Am I insane to suspect wild yeast / bacteria? My StarSan was getting rather cloudy by the time this batch went in.

I hate phenols. I am super sensitive to them and can taste it many commercial brews. About 1 year ago after brewing for more than 15 years without an infected/spoiled beer, I started getting phenolic off flavors in my beers. I would be able to vaguely taste it out of the fermenter and then it would progressively get worse to the point that it was undrinkable in approx. 45 days. Others could drink the beer without detecting the phenols but would comment on it affecting the mouthfeel and would pick up other off flavors that brought on a general review that there was something wrong with the beer.

This totally came out of nowhere. I didn't change anything in my brewing process and it kept showing up in about 5 brews over more than a year of brewing. I ended up replacing almost all of my hoses and siphons to try and eliminate possible problems.

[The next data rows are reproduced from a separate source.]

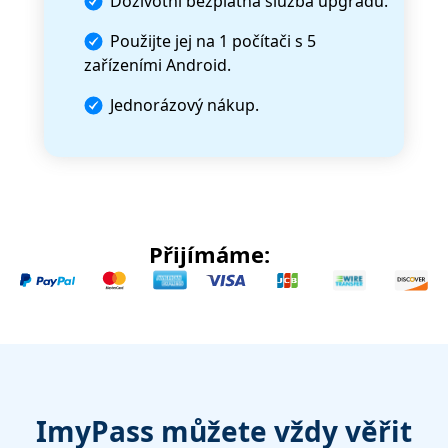
Doživotní bezplatná služba upgradu.
Použijte jej na 1 počítači s 5
zařízeními Android.
Jednorázový nákup.
Přijímáme:
ImyPass můžete vždy věřit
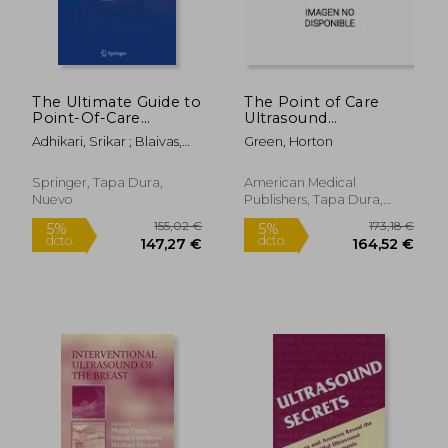
The Ultimate Guide to
The Point of Care
Point-Of-Care
Ultrasound
Ultrasound-Guided
Handbook (en Inglés)
Adhikari, Srikar ; Blaivas,
Green, Horton
Procedures (en
Michael
Inglés)
Springer, Tapa Dura,
American Medical
Nuevo
Publishers, Tapa Dura,
Nuevo
86,12 €
88,25
5%
5%
dcto.
dcto.
81,82 €
83,84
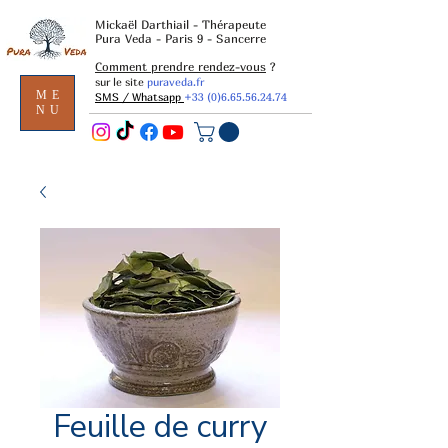
Mickaël Darthiail - Thérapeute
Pura Veda - Paris 9 - Sancerre
Comment prendre rendez-vous
?
sur le site
puraveda.fr
ME
SMS / Whatsapp
+33 (0)6.65.56.24.74
NU
Feuille de curry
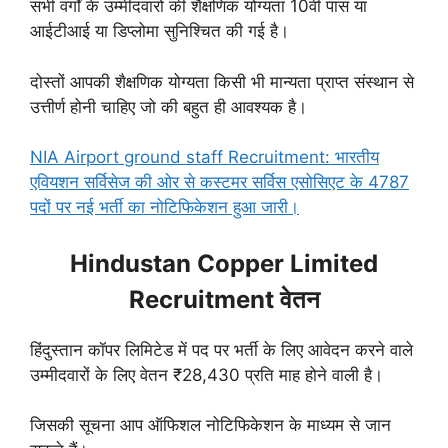
सभी वर्गों के उम्मीदवारों की शैक्षणिक योग्यता 10वीं पास या
आईटीआई या डिप्लोमा सुनिश्चित की गई है।
दोस्तों आपकी शैक्षणिक योग्यता किसी भी मान्यता प्राप्त संस्थान से
उत्तीर्ण होनी चाहिए जो की बहुत ही आवश्यक है।
NIA Airport ground staff Recruitment: भारतीय
एवियशन सर्विसेज की ओर से कस्टमर सर्विस एसोसिएट के 4787
पदों पर नई भर्ती का नोटिफिकेशन हुआ जारी।
Hindustan Copper Limited
Recruitment वेतन
हिंदुस्तान कॉपर लिमिटेड में पद पर भर्ती के लिए आवेदन करने वाले
उम्मीदवारों के लिए वेतन ₹28,430 प्रति माह होने वाली है।
जिसकी सूचना आप ऑफिशल नोटिफिकेशन के माध्यम से जान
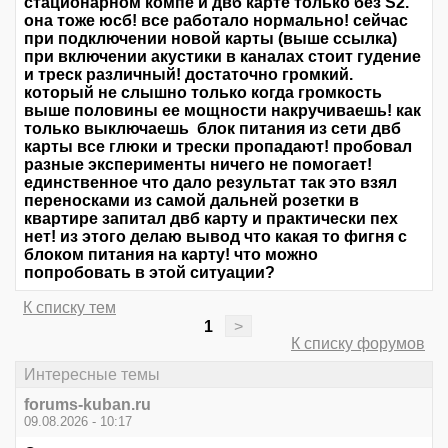
стационарном компе и двб карте только без S2.
она тоже юсб! все работало нормально! сейчас
при подключении новой карты (выше ссылка)
при включении акустики в каналах стоит гудение
и треск различный! достаточно громкий.
который не слышно только когда громкость
выше половины ее мощности накручиваешь! как
только выключаешь блок питания из сети двб
карты все глюки и трески пропадают! пробовал
разные эксперименты ничего не помогает!
единственное что дало результат так это взял
переносками из самой дальней розетки в
квартире запитал двб карту и практически пех
нет! из этого делаю вывод что какая то фигня с
блоком питания на карту! что можно
попробовать в этой ситуации?
К списку тем
1
>
К списку форумов
Интересные темы
forums-kuban.ru
09.08.2026 - 10:17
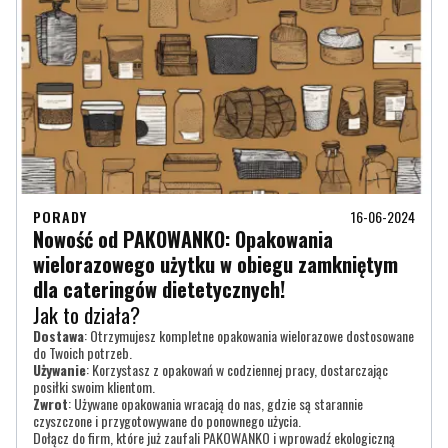
PORADY
16-06-2024
Nowość od PAKOWANKO: Opakowania
wielorazowego użytku w obiegu zamkniętym
dla cateringów dietetycznych!
Jak to działa?
Dostawa
: Otrzymujesz kompletne opakowania wielorazowe dostosowane
do Twoich potrzeb.
Używanie
: Korzystasz z opakowań w codziennej pracy, dostarczając
posiłki swoim klientom.
Zwrot
: Używane opakowania wracają do nas, gdzie są starannie
czyszczone i przygotowywane do ponownego użycia.
Dołącz do firm, które już zaufali PAKOWANKO i wprowadź ekologiczną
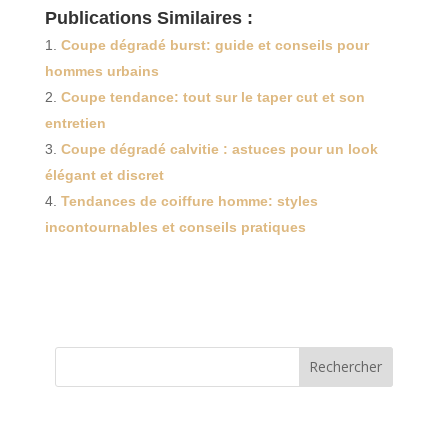
Publications Similaires :
Coupe dégradé burst: guide et conseils pour
hommes urbains
Coupe tendance: tout sur le taper cut et son
entretien
Coupe dégradé calvitie : astuces pour un look
élégant et discret
Tendances de coiffure homme: styles
incontournables et conseils pratiques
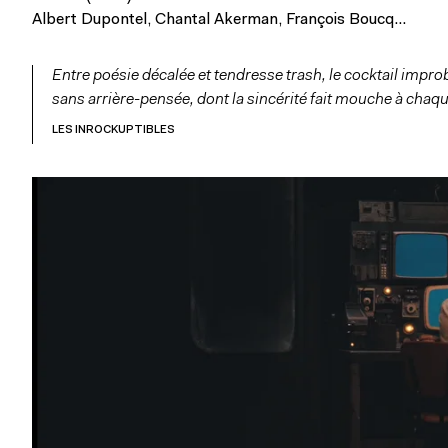
Albert Dupontel, Chantal Akerman, François Boucq…
Entre poésie décalée et tendresse trash, le cocktail imp
sans arrière-pensée, dont la sincérité fait mouche à chaqu
LES INROCKUPTIBLES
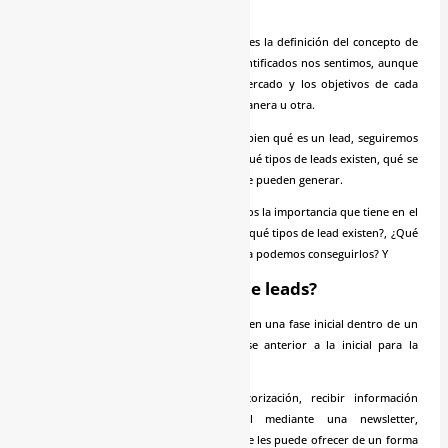
Tal y como estábamos comentando, esta es la definición del concepto de
lead más completa, y con la que más identificados nos sentimos, aunque
bien es cierto, que dependiendo del mercado y los objetivos de cada
organización, el lead se definirá de una manera u otra.
Si tras esta breve introducción, ya sabes bien qué es un lead, seguiremos
aportando información para que sepáis qué tipos de leads existen, qué se
pueden hacer con ellos y de qué formas se pueden generar.
Bien, ya sabemos que es un lead y sabemos la importancia que tiene en el
mundo de la empresa. ¿Te gustaría saber qué tipos de lead existen?, ¿Qué
podemos hacer con ellos? y ¿de qué forma podemos conseguirlos? Y
¿Existen diferentes tipos de leads?
Un “posible” lead es un usuario que está en una fase inicial dentro de un
ciclo de compra normal. Existe una fase anterior a la inicial para la
consecución de leads: “Los suscriptores”.
Ellos han aceptado mediante una autorización, recibir información
comercial de interés y promocional mediante una newsletter,
suscripciones a blogs, etc. A todos ellos, se les puede ofrecer de un forma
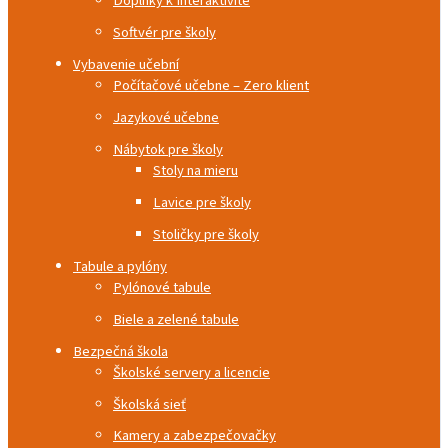
Doplnky k Interaktivite
Softvér pre školy
Vybavenie učební
Počítačové učebne – Zero klient
Jazykové učebne
Nábytok pre školy
Stoly na mieru
Lavice pre školy
Stoličky pre školy
Tabule a pylóny
Pylónové tabule
Biele a zelené tabule
Bezpečná škola
Školské servery a licencie
Školská sieť
Kamery a zabezpečovačky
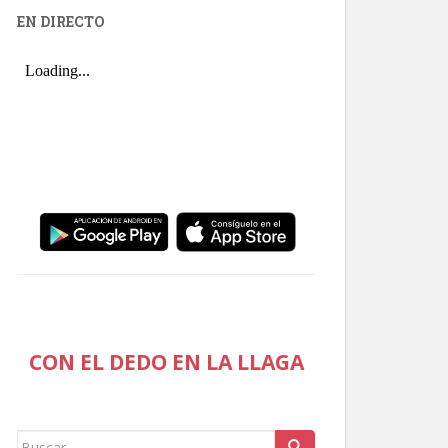
EN DIRECTO
CON EL DEDO EN LA LLAGA
Buscar:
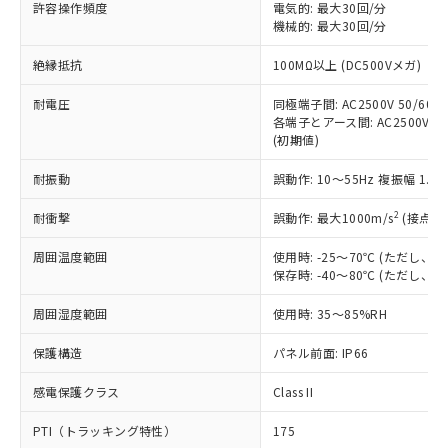
ご利用ください。
許容操作頻度
電気的: 最大30回/分
定はありません。
機械的: 最大30回/分
調査・確認中：EU RoHS指令（10物質）の
本サービスは、当社制御機器事業取扱
※1 中国RoHS○×表
非含有の対応状況を調査中または確認中の
絶縁抵抗
100MΩ以上 (DC500Vメガ)
商品の当社在庫状況および標準価格
商品です。
(税抜)を提供させていただくもので
「○」：最大均質材料含有率が中国RoHSの
非該当品：ライセンス料など無形物で、有
耐電圧
同極端子間: AC2500V 50/60Hz
す。
基準値以下であることを示します。
害物質有無と関係のない商品です。
各端子とアース間: AC2500V 50/
当社制御機器事業取扱商品の中には、
「×」：最大均質材料含有率が中国RoHSの
仕入先様の事情により、非含有部品として
(初期値)
本サービスの対象外となる商品もある
基準値を超えていることを示します。
いたものが、含有品と判明した場合などや
当社は、これら貴社製品のうち、外国
ことをご了承ください。
「－」：未確認です。当社販売部門へお問
耐振動
誤動作: 10～55Hz 複振幅 1.
むを得ず変更することがあります。
為替および外国貿易法に定める商品
在庫状況および標準価格照会結果は、
い合わせください。
（以下｢規制貨物等」という）を輸出
記載している更新日時点での社内デー
2
耐衝撃
誤動作: 最大1000m/s
(接点開
*EU RoHS指令（10物質）：
または国外への提供する場合は、日本
記
タに基づき作成されるものであり、閲
説明
鉛(Pb) 1000ppm以下、 水銀(Hg) 1000ppm以下、 カド
*中国RoHS10物質の基準値 (GB/T26572)：
国政府の輸出許可(または役務取引許
号
覧された時点での実際の在庫および標
ミウム(Cd) 100ppm以下、
周囲温度範囲
使用時: -25～70℃ (ただし
Pb(鉛) :1000ppm、 Hg(水銀) : 1000ppm、 Cd(カドミウ
可)を取得するなどの必要な手続きを
六価クロム(Cr(Ⅵ)) 1000ppm以下、ポリ臭化ビフェニル
ム) : 100ppm、
保存時: -40～80℃ (ただし
準価格とは異なる場合があることをご
類(PBB) 1000ppm以下、ポリ臭化ジフェニルエーテル類
Cr(Ⅵ)(六価クロム) : 1000ppm、 PBBs(ポリ臭化ビフェ
とります。
了承ください。
(PBDE) 1000ppm以下、フタル酸ビス(2-エチルヘキシ
○
一定数以上の在庫あり
ニル類) : 1000ppm、 PBDEs(ポリ臭化ジフェニルエーテ
当社は規制貨物を破棄する場合は、完
周囲湿度範囲
使用時: 35～85%RH
ル) (DEHP)(別名：DOP) 1000ppm以下、フタル酸ブチ
正式な納期状況および標準価格はお客
ル類) : 1000ppm、
ルベンジル（BBP） 1000ppm以下、フタル酸ジブチル
全に破砕するなど、違法に輸出されな
DBP(フタル酸ジブチル) : 1000ppm、 DIBP(フタル酸ジ
様のお取引先、またはお客様担当のオ
（DBP） 1000ppm以下、フタル酸ジイソブチル
イソブチル) : 1000ppm、 BBP(フタル酸ブチルベンジ
△
一定数には満たないが在庫あり
保護構造
パネル前面: IP66
いよう必要な手段を講じます。
ムロン制御機器販売店・当社販売員に
(DIBP) 1000ppm以下
ル) : 1000ppm、
当社は貴社製品を、核兵器、ミサイ
但し、RoHS指令で産業用監視および制御機器に対する
DEHP(フタル酸ビス(2-エチルヘキシル)) : 1000ppm
ご相談ください。
適用除外項目は除く。
感電保護クラス
Class II
ル、化学兵器、生物兵器またはその他
－
在庫なし(最新の在庫状況につ
オムロン制御機器販売店や当社販売拠
フタル酸エステル類の４物質については閾値を超える意
武器並びにこれらの製造装置等に一切
いては、お客様のお取引先、ま
図的な使用がないことを確認しています。
点は「
販売ネットワーク
」をご確認
PTI（トラッキング特性）
175
※2 環境保護使用期限
使用いたしません。
たはお客様担当のオムロン制御
ください。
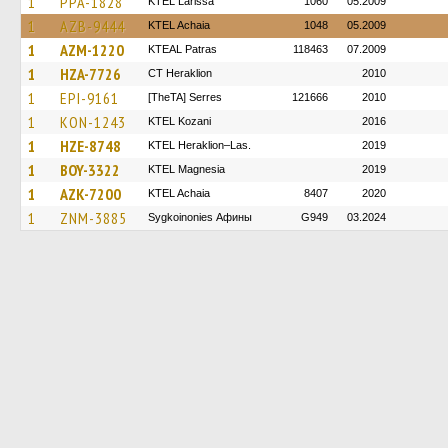
1
PPA-1828
KTEL Larissa
1060
05.2009
1
AZB-9444
KTEL Achaia
1048
05.2009
1
AZM-1220
KTEAL Patras
118463
07.2009
1
HZA-7726
CT Heraklion
2010
1
EPI-9161
[TheTA] Serres
121666
2010
1
KON-1243
ΚΤΕL Kozani
2016
1
HZE-8748
KTEL Heraklion–Las.
2019
1
BOY-3322
ΚΤΕL Magnesia
2019
1
AZK-7200
KTEL Achaia
8407
2020
1
ZNM-3885
Sygkoinonies Афины
G949
03.2024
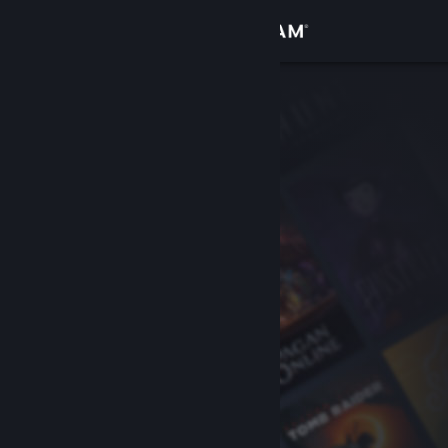
登入
商店
社群
關於
客服
變更語言
取得 Steam 行動應用程式
檢視電腦版網頁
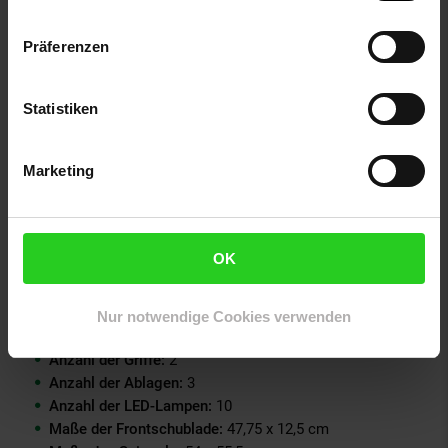
Produktdetails
Weiß/Gold
Präferenzen
MDF-Holz, weiß lackiert
Metall, gold lackiert
10x LED-Lampen am Spiegel
Statistiken
Wählen Sie zwischen kaltweißem, neutralweißem und
warmweißem Licht
Ablagen rechts vom Spiegel
Marketing
2 Schubladen mit Soft-Close
Technische Daten
OK
Abmessungen (H x B x T):
145 x 100 x 40 cm
Höhe des Tisches:
75,5 cm
Abmessungen des Hockers:
40,5 x 28,5 x 42 cm
Nur notwendige Cookies verwenden
Anzahl der Schubladen:
2
Anzahl der Griffe:
2
Anzahl der Ablagen:
3
Anzahl der LED-Lampen:
10
Maße der Frontschublade:
47,75 x 12,5 cm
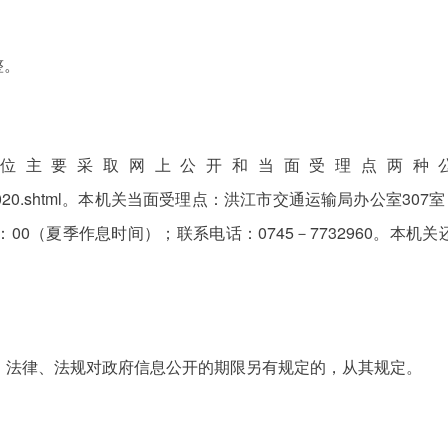
调整。
位主要采取网上公开和当面受理点两种
582/tyzlmlist2020.shtml。本机关当面受理点：洪江市交通运输局办
:00-18：00（夏季作息时间）；联系电话：0745－7732960
开。法律、法规对政府信息公开的期限另有规定的，从其规定。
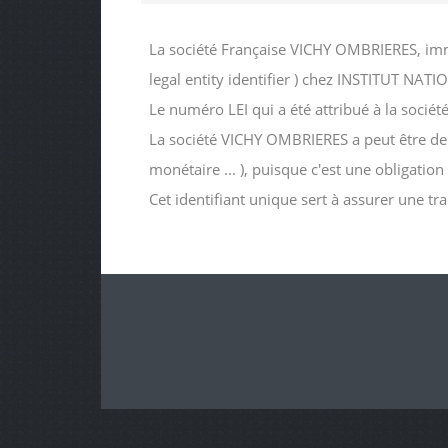
La société Française VICHY OMBRIERES, imm
legal entity identifier ) chez INSTITUT 
Le numéro LEI qui a été attribué à la s
La société VICHY OMBRIERES a peut être deman
monétaire ... ), puisque c'est une obligatio
Cet identifiant unique sert à assurer une tr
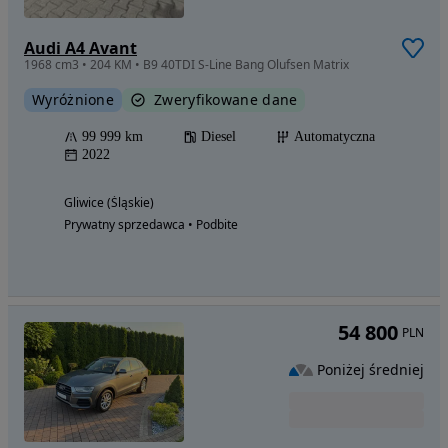
Audi A4 Avant
1968 cm3 • 204 KM • B9 40TDI S-Line Bang Olufsen Matrix
Wyróżnione
Zweryfikowane dane
99 999 km
Diesel
Automatyczna
2022
Gliwice (Śląskie)
Prywatny sprzedawca • Podbite
54 800
PLN
Poniżej średniej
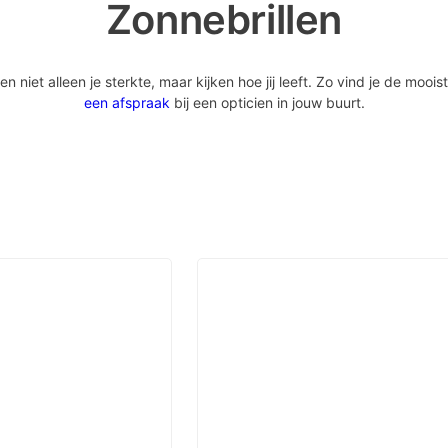
Zonnebrillen
iet alleen je sterkte, maar kijken hoe jij leeft. Zo vind je de mooist
een afspraak
bij een opticien in jouw buurt.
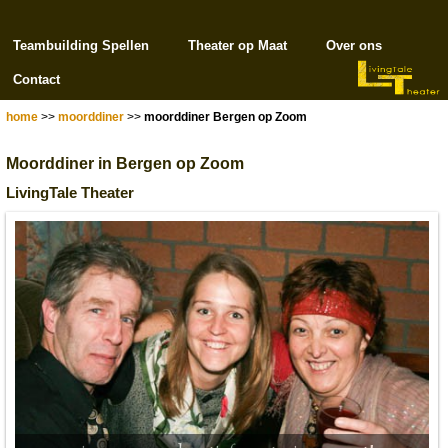
Teambuilding Spellen
Theater op Maat
Over ons
Contact
home
>>
moorddiner
>>
moorddiner Bergen op Zoom
Moorddiner in Bergen op Zoom
LivingTale Theater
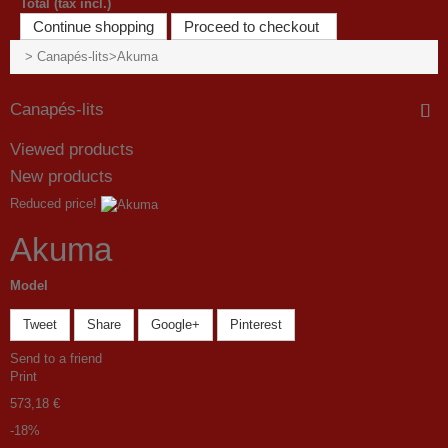
Total (tax incl.)
Continue shopping
Proceed to checkout
>
Canapés-lits
>
Akuma
Canapés-lits
Viewed products
New products
Reduced price!
Akuma
Model
Tweet
Share
Google+
Pinterest
Send to a friend
Print
573,18 €
-18%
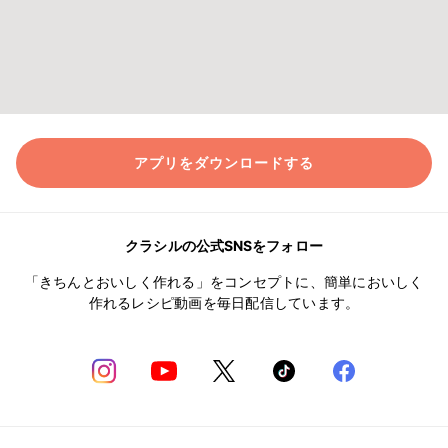
アプリをダウンロードする
クラシルの公式SNSをフォロー
「きちんとおいしく作れる」をコンセプトに、簡単においしく
作れるレシピ動画を毎日配信しています。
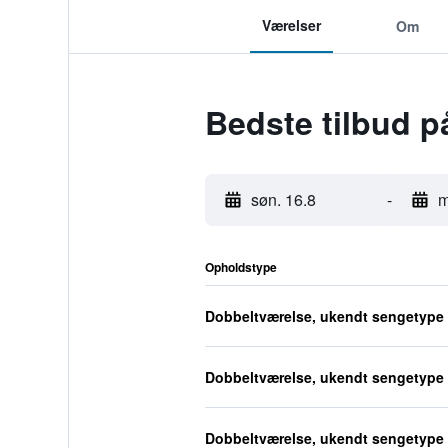
Værelser
Om
Bedste tilbud p
søn. 16.8
-
m
Opholdstype
Dobbeltværelse, ukendt sengetype
Dobbeltværelse, ukendt sengetype
Dobbeltværelse, ukendt sengetype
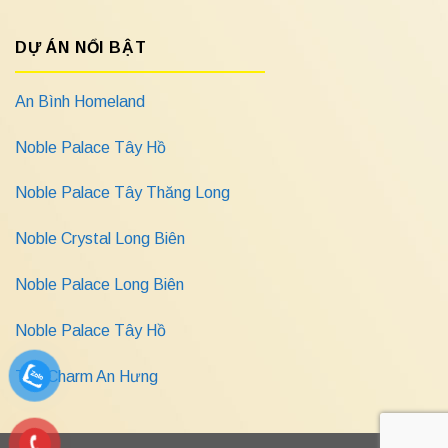
DỰ ÁN NỔI BẬT
An Bình Homeland
Noble Palace Tây Hồ
Noble Palace Tây Thăng Long
Noble Crystal Long Biên
Noble Palace Long Biên
Noble Palace Tây Hồ
The Charm An Hưng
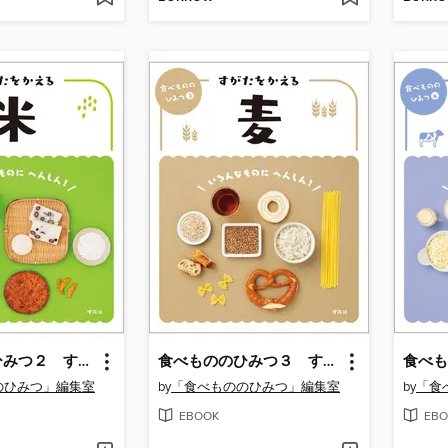
食べもののひみつ２ すがたをかえる米
食べもののひみつ３ すがたをかえる麦
のひみつ」編集室
by
「食べもののひみつ」編集室
by
「食
EBOOK
EBO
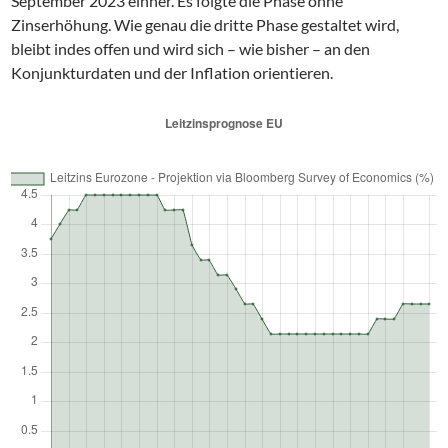
September 2023 einher. Es folgte die Phase ohne
Zinserhöhung. Wie genau die dritte Phase gestaltet wird,
bleibt indes offen und wird sich – wie bisher – an den
Konjunkturdaten und der Inflation orientieren.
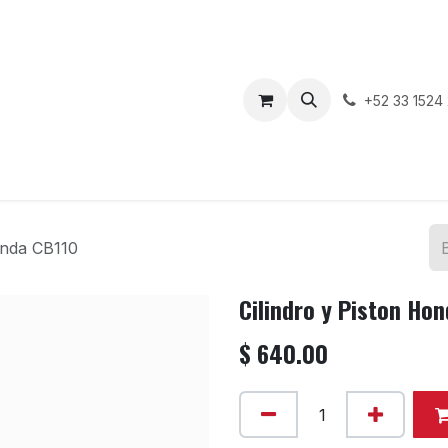
enda
Motos en Venta
Blog
Contáctenos
+52 33 1524
onda CB110
Cilindro y Piston Ho
$
640.00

Not sure if this might be a clue, but the one brew that didn't have them flavor was a pilsner that I lagered for several months.

Here is the crazy thing that for points to water chemistry. A friend homebrewer of mine that lived about 6 miles from me was getting the same problem and he hasn't had any problems like this for 20 plus years. This was so frustrating to us that we actually stopped brewing for more than a year. We finally started brewing again and we haven't had a problem in about 10 total brews between the two of us.

I did do some research on the water chemistry in the area (Salt lake City) and did find some mention of Bromine or Bromide or something like that. Upon further research I found that this stuff could survive a boil. I think that they were putting this stuff in the water for a year or so but stopped. Or me and my buddy simultaneously had a miracle happen that stopped the damn phenol from showing up in our beers.